* **Goal of the exercise**:
What is needed is every line of the data that includes the word "Twitter". Please copy each one.
*** Given records ***
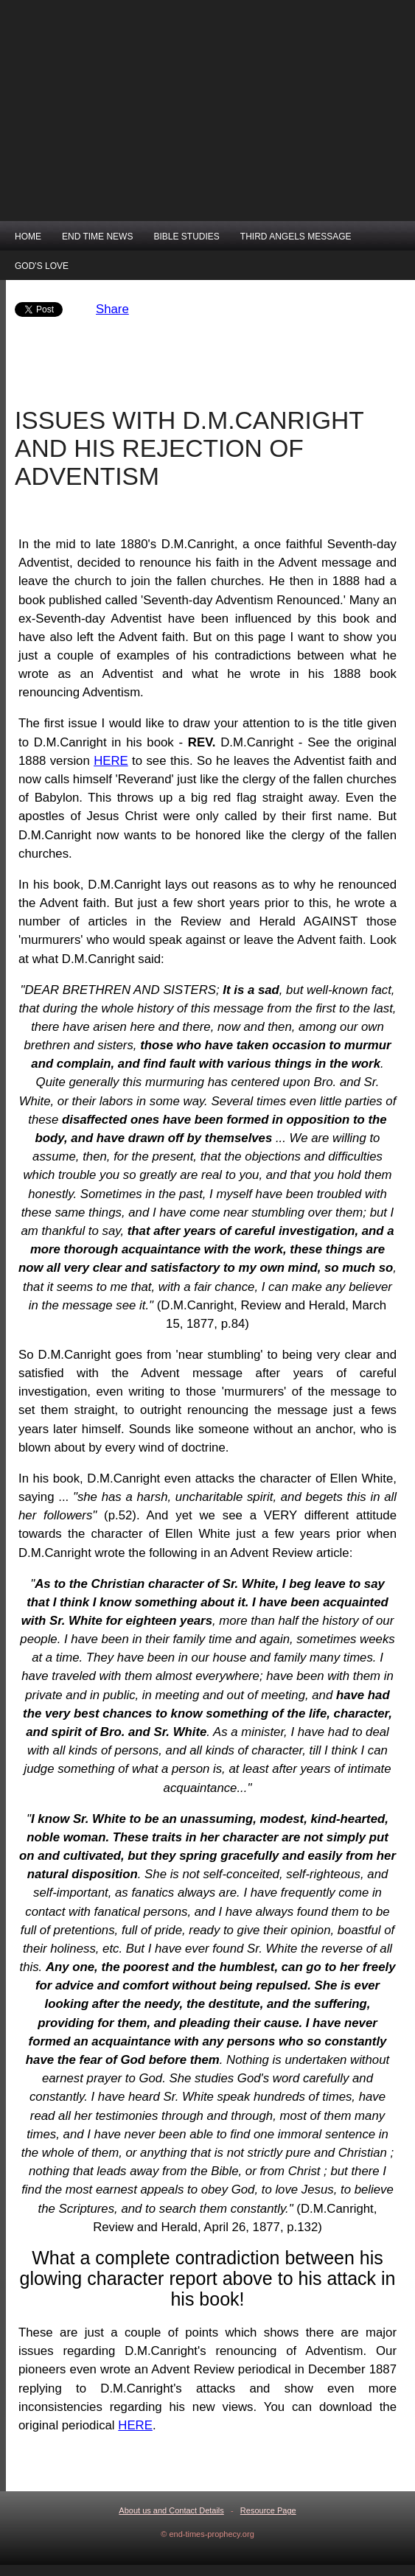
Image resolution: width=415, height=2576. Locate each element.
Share (112, 309)
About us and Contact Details (171, 2510)
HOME (28, 236)
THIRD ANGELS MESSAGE (296, 236)
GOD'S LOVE (42, 266)
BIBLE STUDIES (186, 236)
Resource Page (268, 2510)
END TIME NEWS (97, 236)
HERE (111, 761)
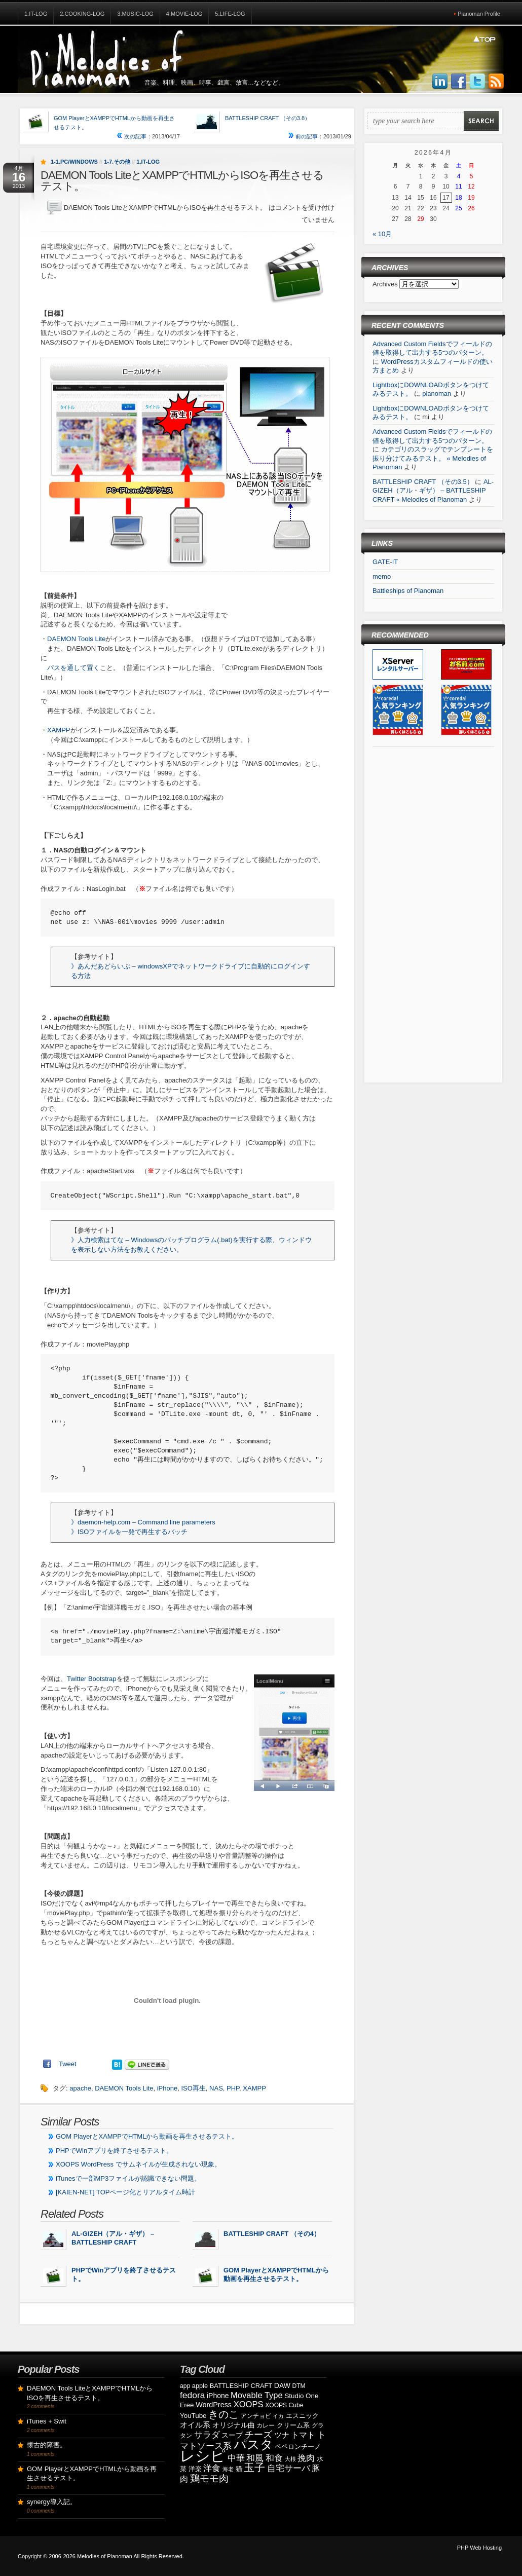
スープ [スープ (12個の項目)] (232, 2435)
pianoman (436, 393)
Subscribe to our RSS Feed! (496, 81)
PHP (233, 2088)
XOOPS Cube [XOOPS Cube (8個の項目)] (284, 2405)
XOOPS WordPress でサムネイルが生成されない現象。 (138, 2164)
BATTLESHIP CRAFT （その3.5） (422, 482)
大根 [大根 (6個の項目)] (290, 2459)
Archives (385, 284)
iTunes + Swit (46, 2421)
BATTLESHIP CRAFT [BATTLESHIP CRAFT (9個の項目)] (241, 2386)
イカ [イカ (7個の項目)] (278, 2416)
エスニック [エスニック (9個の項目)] (302, 2415)
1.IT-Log (35, 14)
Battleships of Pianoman (407, 590)
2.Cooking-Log (82, 14)
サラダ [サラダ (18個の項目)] (207, 2435)
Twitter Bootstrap (92, 1679)
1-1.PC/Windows (74, 162)
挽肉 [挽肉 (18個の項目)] (306, 2458)
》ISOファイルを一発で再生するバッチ (129, 1532)
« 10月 (382, 234)
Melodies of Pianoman (104, 2556)
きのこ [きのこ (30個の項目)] (223, 2414)
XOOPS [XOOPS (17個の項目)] (249, 2404)
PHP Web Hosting (479, 2548)
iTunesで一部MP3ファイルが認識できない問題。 (128, 2178)
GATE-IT (385, 562)
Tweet (68, 2064)
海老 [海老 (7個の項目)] (228, 2469)
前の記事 (303, 136)
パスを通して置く (73, 667)
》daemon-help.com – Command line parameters (143, 1522)
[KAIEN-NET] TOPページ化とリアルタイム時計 (125, 2192)
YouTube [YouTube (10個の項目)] (193, 2415)
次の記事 (131, 136)
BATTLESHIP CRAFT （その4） (271, 2233)
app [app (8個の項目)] (185, 2386)
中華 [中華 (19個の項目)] (236, 2458)
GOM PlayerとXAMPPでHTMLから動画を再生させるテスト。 (147, 2136)
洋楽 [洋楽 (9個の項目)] (195, 2469)
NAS (216, 2088)
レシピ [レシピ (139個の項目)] (203, 2455)
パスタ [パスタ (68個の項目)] (253, 2444)
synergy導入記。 (52, 2502)
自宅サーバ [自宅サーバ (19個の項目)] (288, 2468)
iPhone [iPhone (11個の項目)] (218, 2396)
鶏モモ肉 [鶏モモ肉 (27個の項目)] (209, 2478)
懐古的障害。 (46, 2445)
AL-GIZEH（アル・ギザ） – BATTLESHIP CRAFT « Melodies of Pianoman (433, 490)
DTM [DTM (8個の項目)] (299, 2386)
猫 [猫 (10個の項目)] (239, 2469)
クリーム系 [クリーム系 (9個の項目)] (293, 2425)
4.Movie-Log (184, 14)
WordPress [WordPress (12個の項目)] (214, 2405)
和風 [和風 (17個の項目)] (255, 2458)
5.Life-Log (230, 14)
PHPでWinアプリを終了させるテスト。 (114, 2150)
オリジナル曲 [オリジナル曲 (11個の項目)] (233, 2425)
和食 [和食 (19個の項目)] (274, 2458)
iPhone (167, 2088)
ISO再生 (193, 2088)
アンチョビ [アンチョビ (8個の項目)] (256, 2415)
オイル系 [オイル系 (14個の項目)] (195, 2424)
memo (381, 576)
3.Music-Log (135, 14)
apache (80, 2088)
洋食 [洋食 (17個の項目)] (211, 2468)
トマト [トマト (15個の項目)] (303, 2435)
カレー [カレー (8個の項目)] (265, 2425)
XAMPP (58, 730)
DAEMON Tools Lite (76, 639)
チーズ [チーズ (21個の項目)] (258, 2435)
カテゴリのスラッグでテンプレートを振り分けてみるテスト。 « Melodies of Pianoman (432, 458)
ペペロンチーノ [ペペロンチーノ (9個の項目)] (298, 2446)
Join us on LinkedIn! (440, 81)
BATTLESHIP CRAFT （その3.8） (267, 118)
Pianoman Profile (479, 14)
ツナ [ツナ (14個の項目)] (281, 2435)
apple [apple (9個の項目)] (200, 2386)
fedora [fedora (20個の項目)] (192, 2395)
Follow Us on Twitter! (477, 81)
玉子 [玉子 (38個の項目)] (254, 2467)
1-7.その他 (117, 162)
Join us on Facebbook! (459, 81)
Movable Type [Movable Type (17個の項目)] (257, 2395)
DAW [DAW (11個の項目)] (282, 2385)
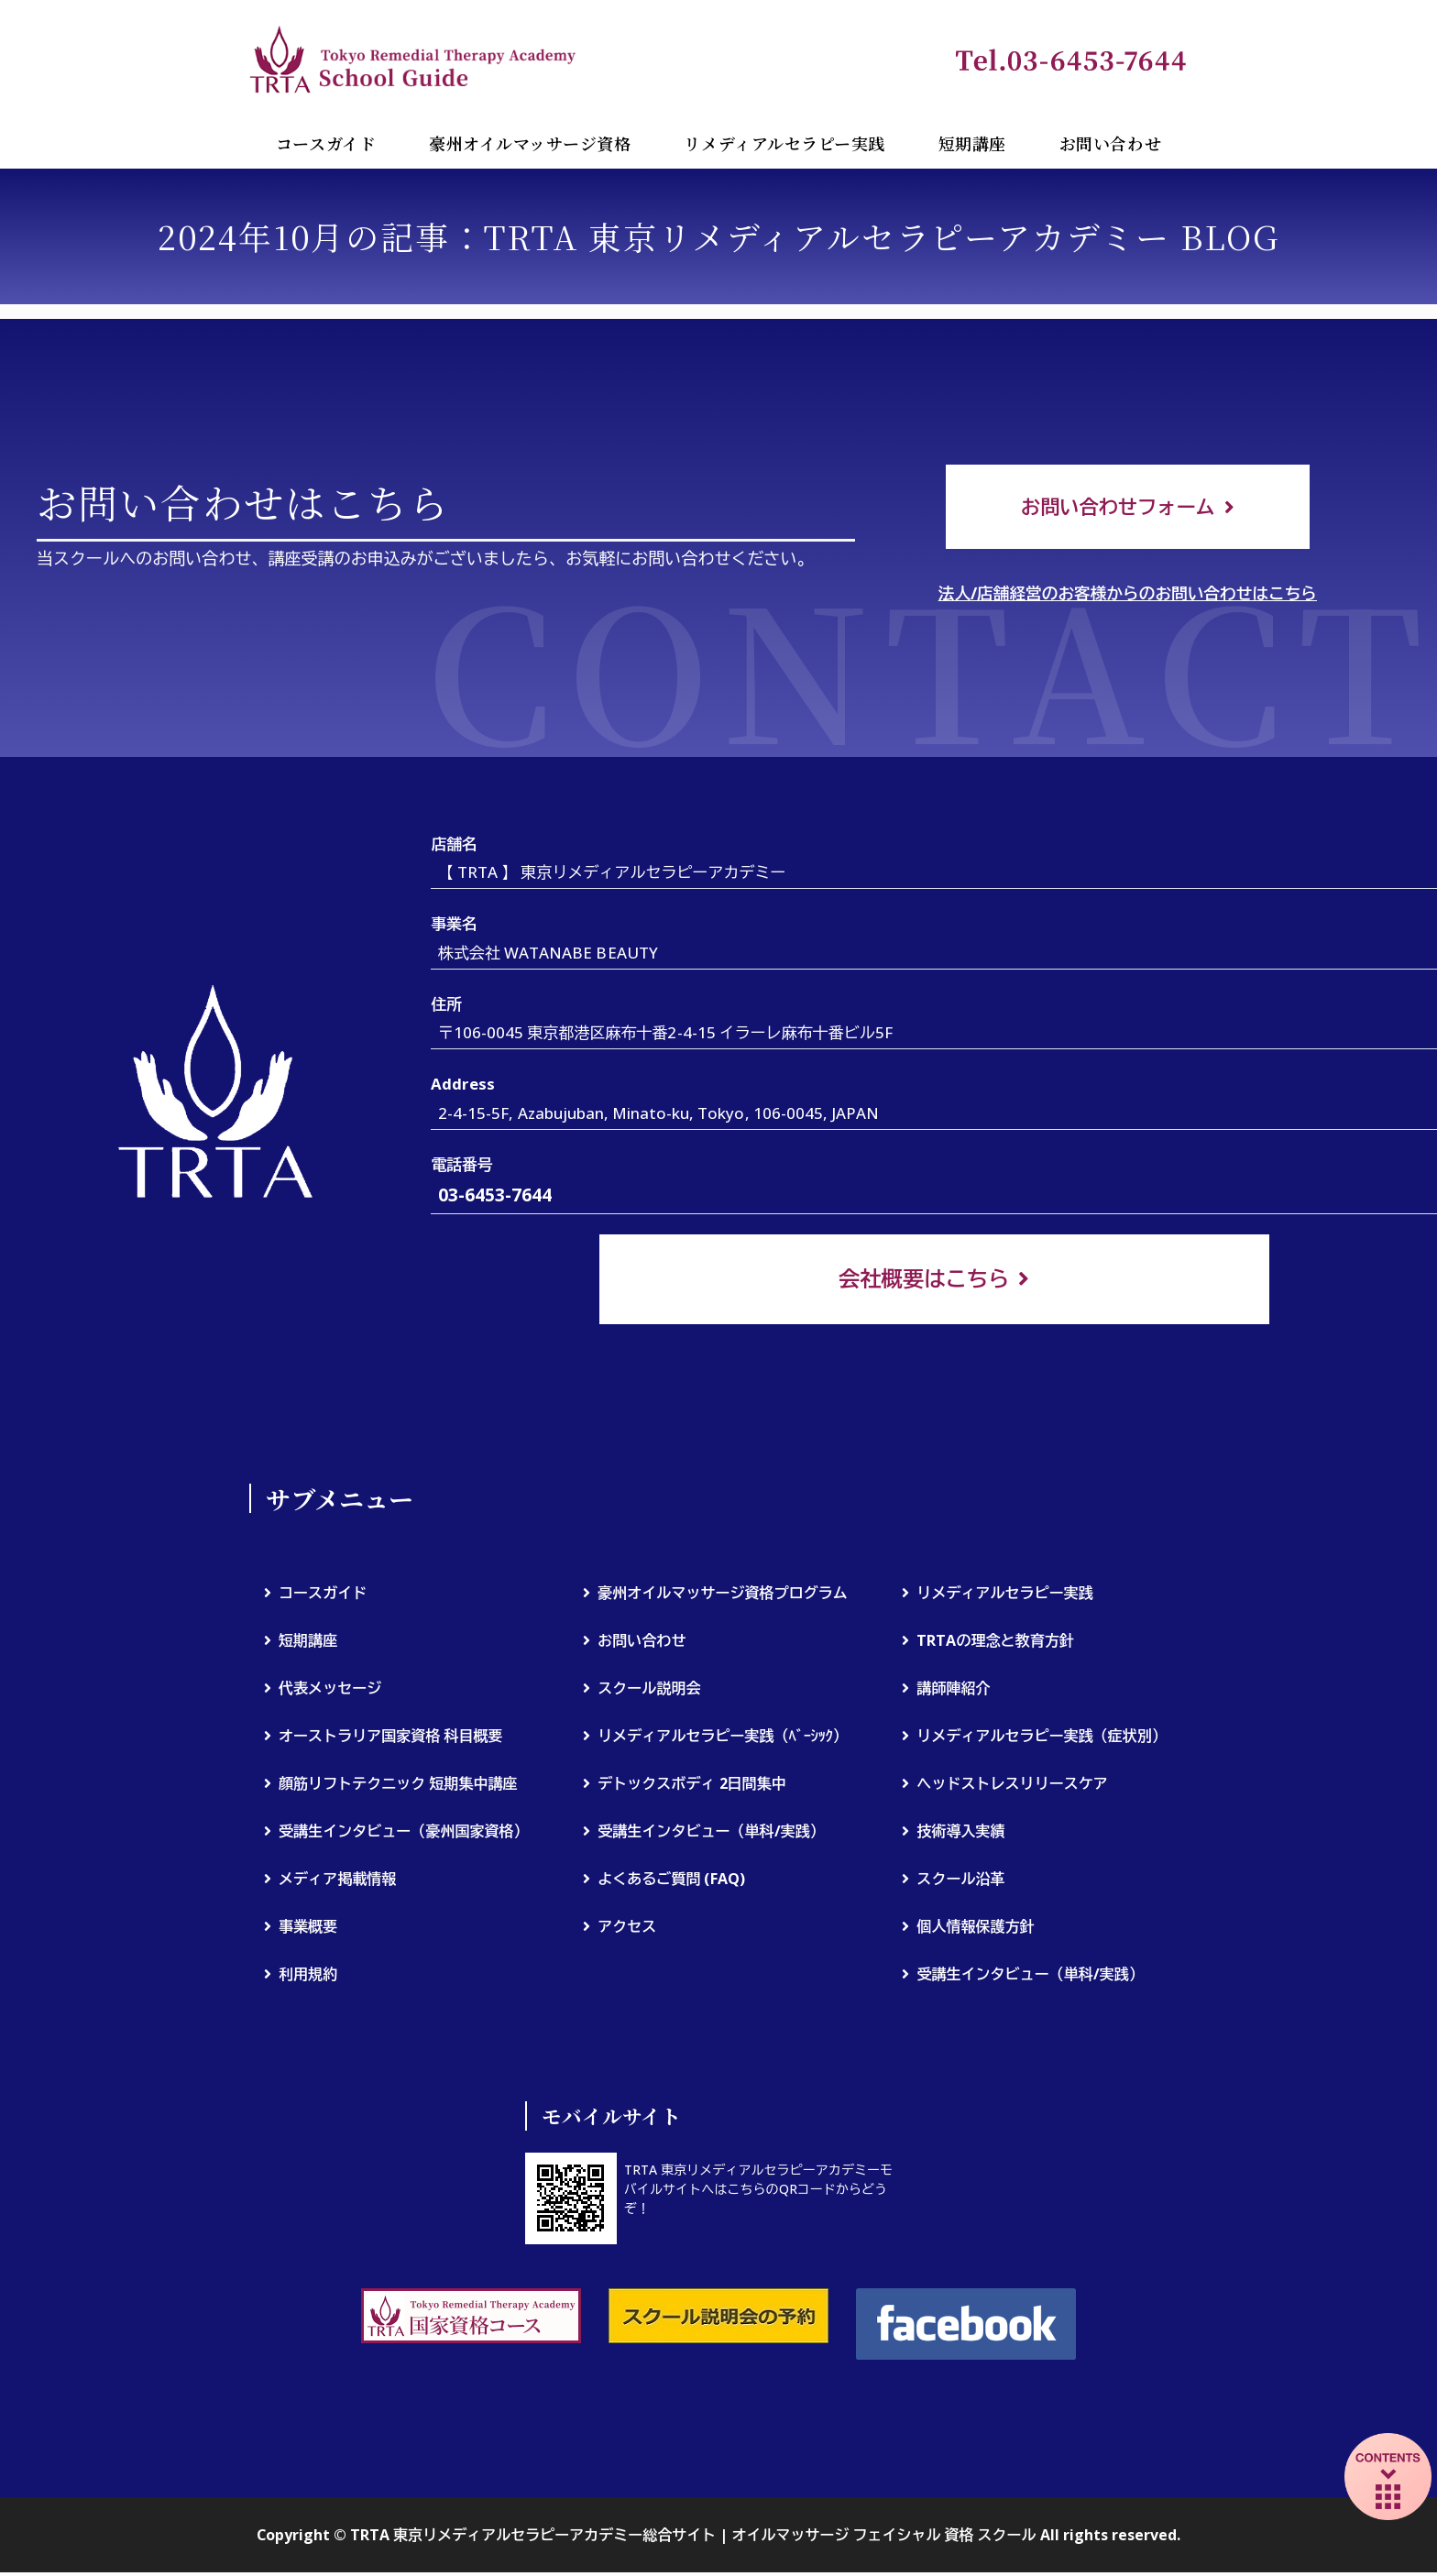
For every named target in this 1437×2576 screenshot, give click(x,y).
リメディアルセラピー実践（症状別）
*** End of Given records ***
* **Solution to the problem**:
Twitter Bootstrap (92, 1679)
Follow Us on Twitter! (477, 81)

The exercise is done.